The next day my daughter drove me up to Doylestown, Pennsylvania to visit the James A. Michener Art Museum. Yes, it is the author of all those best sellers such as, "Alaska", "Chesapeake" and "The Source". He made quite a fortune from his books and gave a great deal of it away. The museum, however, seems to have been the idea of the city fathers in honor of their favorite son who graduated from High School there in the 1920’s.
The reason for our visit was to see the above named exhibition, “Offering of the Angels” and the part of the title that I left out comes after a colon, “Paintings from the Uffizi”. We were recently at the Uffizi in Florence and that is the caliber of paintings I had hoped for. I guess that was wishful thinking. Obviously most of the pictures were from the museum’s reserves or as the Press Release would have it, “Secret Rooms” where the public does not go.
Sandro Botticelli is extremely well represented in the Uffizi and they include some of the best such as “The Birth of Venus” and “Allegory of Spring” and many others. But the one they showed of a Madonna and Child bore a label that says, “Botticelli and a 19th century Restorer”… a first in my experience!
On the other hand, there are some wonderful paintings such as the Lorenzo Monaco (1370-1425) of Christ Crucified and the grieving virgin with Saint John and Mary Magdalene, on parchment laid down on wood.
And the Alessandro Allori of the Grieving Madonna and Symbols of Christ’s Passion.
The exhibition is broken into religious sections such as "Old Testament/New Testament", "Infancy of Jesus/ Madonna and Child", "Miracles and Passion of Jesus", "Lamentation, Resurrection and Epiphany", "The Eucharist". A better title than “Offering of the Angels” might have been, “Pathways through the New Testament”.
I must say I felt for the curators both the one who had to go into the Uffizi’s reserves to find the paintings and the one on the other end who had to figure out how to put them together again. The Uffizi curator must have been torn by certainly not willing to part with their prize paintings but also by not being able to lend some of the great great religious pictures which would have been perfect for the subject matter but were on view in the main galleries.
Years ago, an exhibition from a major museum abroad would go to the National Gallery in D.C. and/or the Metropolitan. Later on major museums in the largest cities such as LA, Chicago, Boston and Philadelphia would also get important exhibitions but it is a relatively recent phenomenon that museums in less central locations would get serious loans.

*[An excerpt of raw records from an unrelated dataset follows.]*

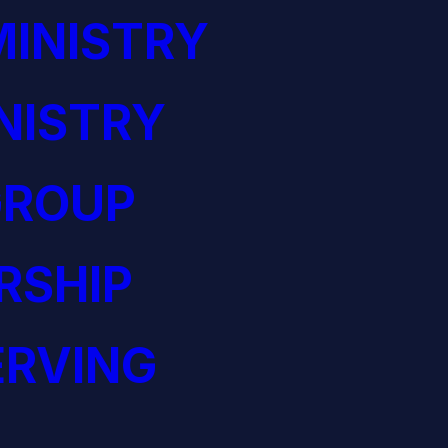
INISTRY
NISTRY
GROUP
RSHIP
ERVING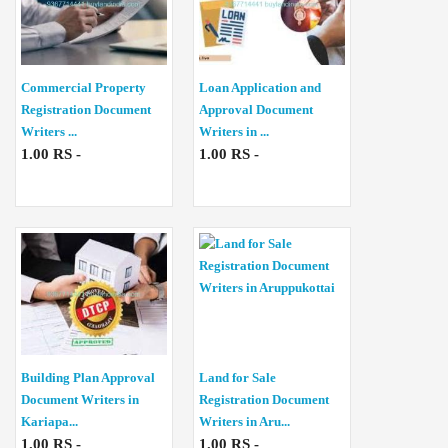
Commercial Property
Loan Application and
Registration Document
Approval Document
Writers ...
Writers in ...
1.00 RS -
1.00 RS -
Building Plan Approval
Land for Sale
Document Writers in
Registration Document
Kariapa...
Writers in Aru...
1.00 RS -
1.00 RS -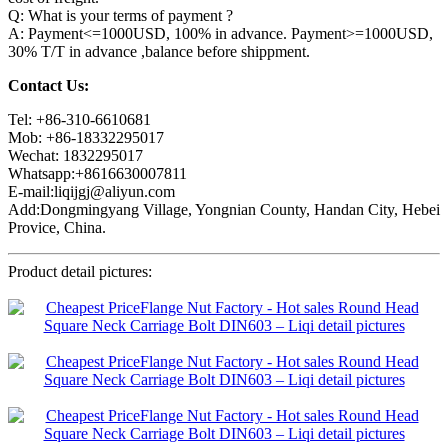
Q: What is your terms of payment ?
A: Payment<=1000USD, 100% in advance. Payment>=1000USD,
30% T/T in advance ,balance before shippment.
Contact Us:
Tel: +86-310-6610681
Mob: +86-18332295017
Wechat: 1832295017
Whatsapp:+8616630007811
E-mail:liqijgj@aliyun.com
Add:Dongmingyang Village, Yongnian County, Handan City, Hebei
Provice, China.
Product detail pictures: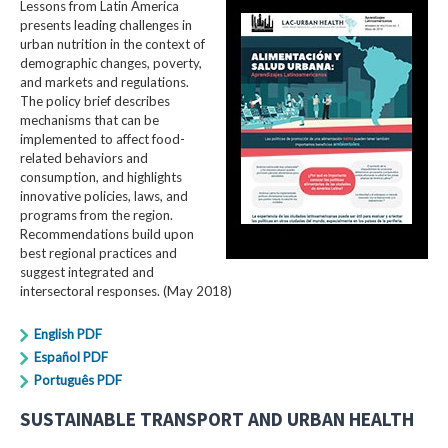
Lessons from Latin America
presents leading challenges in
urban nutrition in the context of
demographic changes, poverty,
and markets and regulations.
The policy brief describes
mechanisms that can be
implemented to affect food-
related behaviors and
consumption, and highlights
innovative policies, laws, and
programs from the region.
Recommendations build upon
best regional practices and
suggest integrated and
intersectoral responses. (May 2018)
English PDF
Español PDF
Português PDF
SUSTAINABLE TRANSPORT AND URBAN HEALTH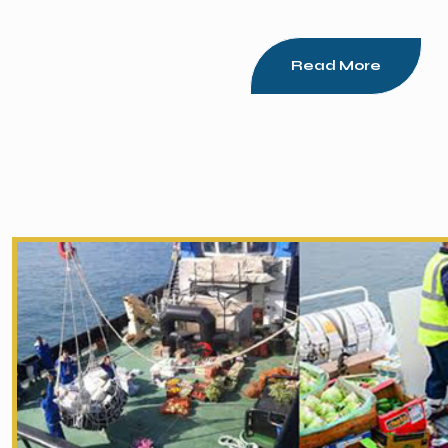
Read More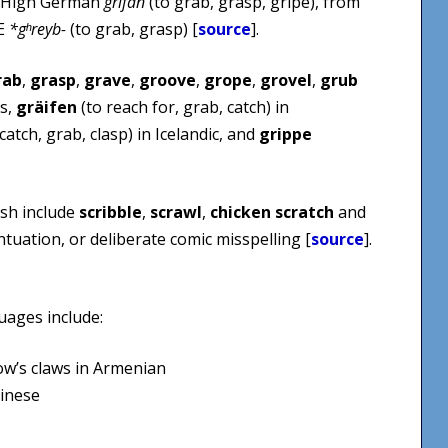
ld High German
grīfan
(to grab, grasp, gripe), from
IE
*gʰreyb-
(to grab, grasp) [
source
].
rab
,
grasp
,
grave
,
groove
,
grope
,
grovel
,
grub
ns,
gräifen
(to reach for, grab, catch) in
catch, grab, clasp) in Icelandic, and
grippe
ish include
scribble
,
scrawl
,
chicken scratch
and
tuation, or deliberate comic misspelling [
source
].
uages include:
’s claws in Armenian
hinese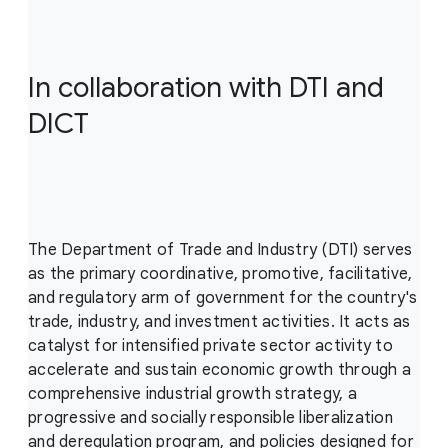
In collaboration with DTI and
DICT
The Department of Trade and Industry (DTI) serves
as the primary coordinative, promotive, facilitative,
and regulatory arm of government for the country's
trade, industry, and investment activities. It acts as
catalyst for intensified private sector activity to
accelerate and sustain economic growth through a
comprehensive industrial growth strategy, a
progressive and socially responsible liberalization
and deregulation program, and policies designed for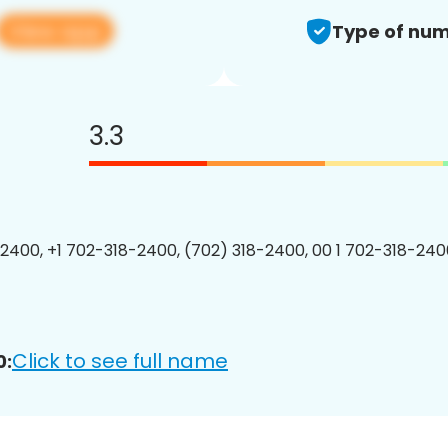
View app
Type of num
3.3
2400, +1 702-318-2400, (702) 318-2400, 00 1 702-318-2400
Click to see full name
0: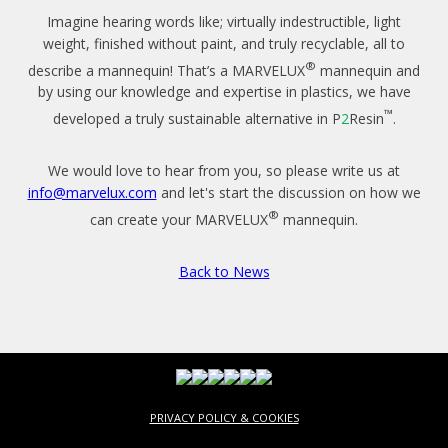
Imagine hearing words like; virtually indestructible, light
weight, finished without paint, and truly recyclable, all to
®
describe a mannequin! That’s a MARVELUX
mannequin and
by using our knowledge and expertise in plastics, we have
™
developed a truly sustainable alternative in P
2
Resin
.
We would love to hear from you, so please write us at
info@marvelux.com
and let's start the discussion on how we
®
can create your MARVELUX
mannequin.
Back to News
PRIVACY POLICY & COOKIES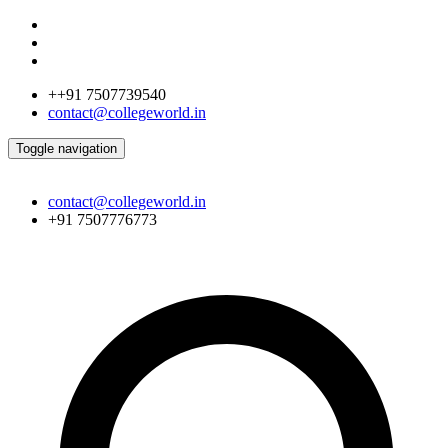
++91 7507739540
contact@collegeworld.in
Toggle navigation
contact@collegeworld.in
+91 7507776773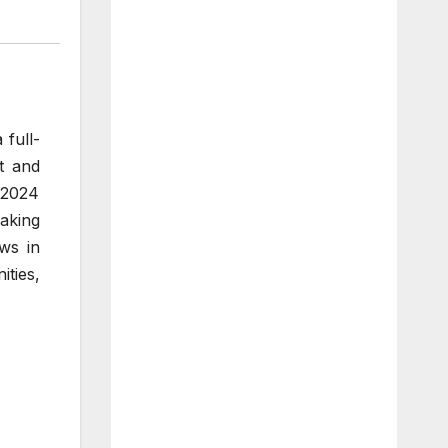
 full-
t and
 2024
aking
ws in
ities,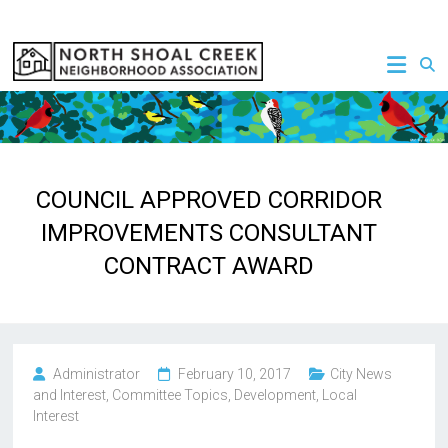
Skip
to
NSCNA
content
COUNCIL APPROVED CORRIDOR
IMPROVEMENTS CONSULTANT
CONTRACT AWARD
Administrator
February 10, 2017
City News
and Interest
,
Committee Topics
,
Development
,
Local
Interest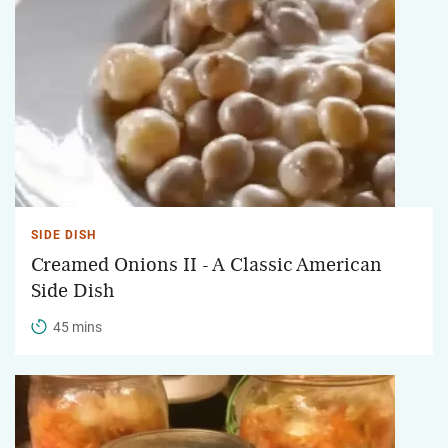
SIDE DISH
Creamed Onions II - A Classic American
Side Dish
45 mins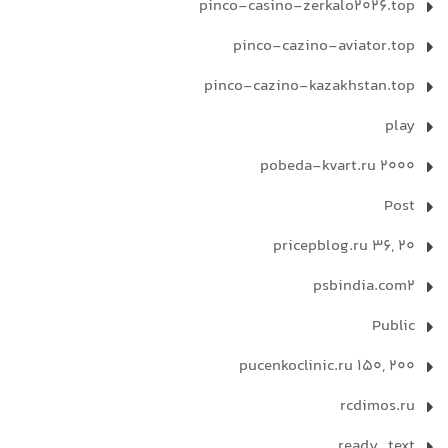
pinco-casino-zerkalo2026.top
pinco-cazino-aviator.top
pinco-cazino-kazakhstan.top
play
pobeda-kvart.ru 2000
Post
pricepblog.ru 36, 20
psbindia.com2
Public
pucenkoclinic.ru 150, 200
rcdimos.ru
ready_text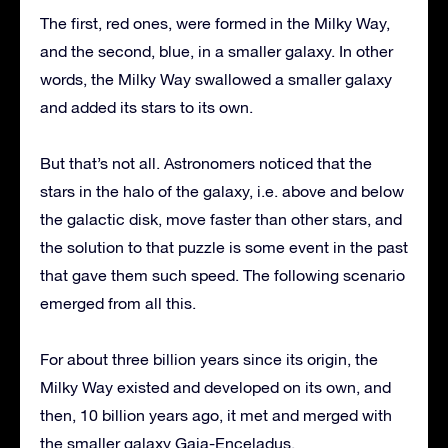
The first, red ones, were formed in the Milky Way,
and the second, blue, in a smaller galaxy. In other
words, the Milky Way swallowed a smaller galaxy
and added its stars to its own.
But that’s not all. Astronomers noticed that the
stars in the halo of the galaxy, i.e. above and below
the galactic disk, move faster than other stars, and
the solution to that puzzle is some event in the past
that gave them such speed. The following scenario
emerged from all this.
For about three billion years since its origin, the
Milky Way existed and developed on its own, and
then, 10 billion years ago, it met and merged with
the smaller galaxy Gaia-Enceladus.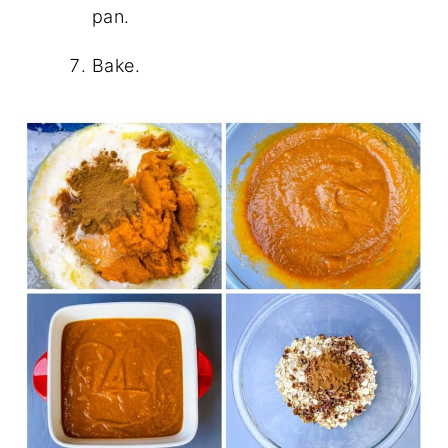
pan.
Bake.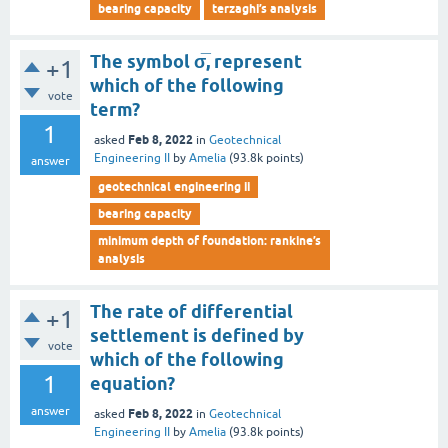
bearing capacity
terzaghi’s analysis
The symbol σ̅, represent
+1
which of the following
vote
term?
1
Feb 8, 2022
asked
in
Geotechnical
Engineering II
by
Amelia
(
93.8k
points)
answer
geotechnical engineering ii
bearing capacity
minimum depth of foundation: rankine’s
analysis
The rate of differential
+1
settlement is defined by
vote
which of the following
1
equation?
answer
Feb 8, 2022
asked
in
Geotechnical
Engineering II
by
Amelia
(
93.8k
points)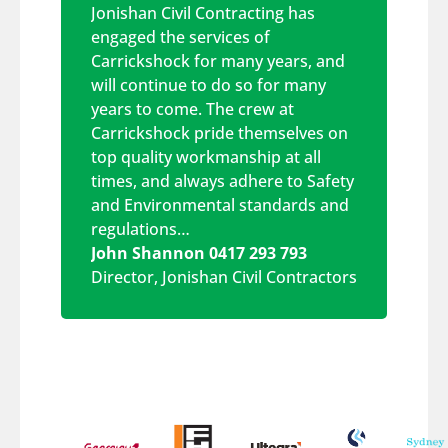
Jonishan Civil Contracting has
engaged the services of
Carrickshock for many years, and
will continue to do so for many
years to come. The crew at
Carrickshock pride themselves on
top quality workmanship at all
times, and always adhere to Safety
and Environmental standards and
regulations…
John Shannon 0417 293 793
Director
,
Jonishan Civil Contractors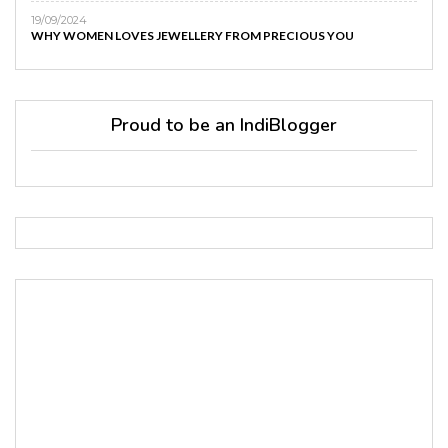
19/09/2024
WHY WOMEN LOVES JEWELLERY FROM PRECIOUS YOU
Proud to be an IndiBlogger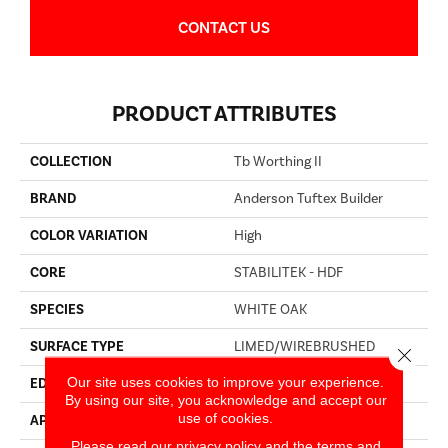
CONTACT US
PRODUCT ATTRIBUTES
COLLECTION
Tb Worthing II
BRAND
Anderson Tuftex Builder
COLOR VARIATION
High
CORE
STABILITEK - HDF
SPECIES
WHITE OAK
SURFACE TYPE
LIMED/WIREBRUSHED
Close 
Our site uses cookies to improve your experience.
EDGE
BEVEL
By using our site, you acknowledge and accept our
use of cookies.
APPLICATION
Builder
Please read our
privacy policy
and the
terms and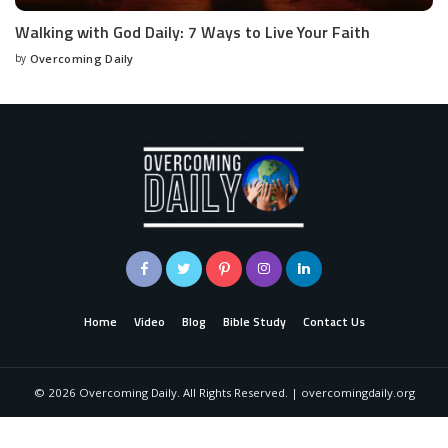
Walking with God Daily: 7 Ways to Live Your Faith
by
Overcoming Daily
Home
Video
Blog
Bible Study
Contact Us
©
2026
Overcoming Daily. All Rights Reserved. | overcomingdaily.org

I remember that when my wife, who was curator in Portland, Oregon, brought international exhibitions from the Hermitage in St. Petersburg or Brescia, Italy nobody in these locations had heard of the town but things change and today when foreign museums close for renovations they are happy to make a deal or just get more wide spread exposure as a tourist stop by lending to any responsible institution. The story goes that the Uffizi was sold on the concept of the Michener when they heard that the Museum was half way between Philadelphia and New York. Whatever the reason, it is nice that a regional museum can be exposed to the art of another culture.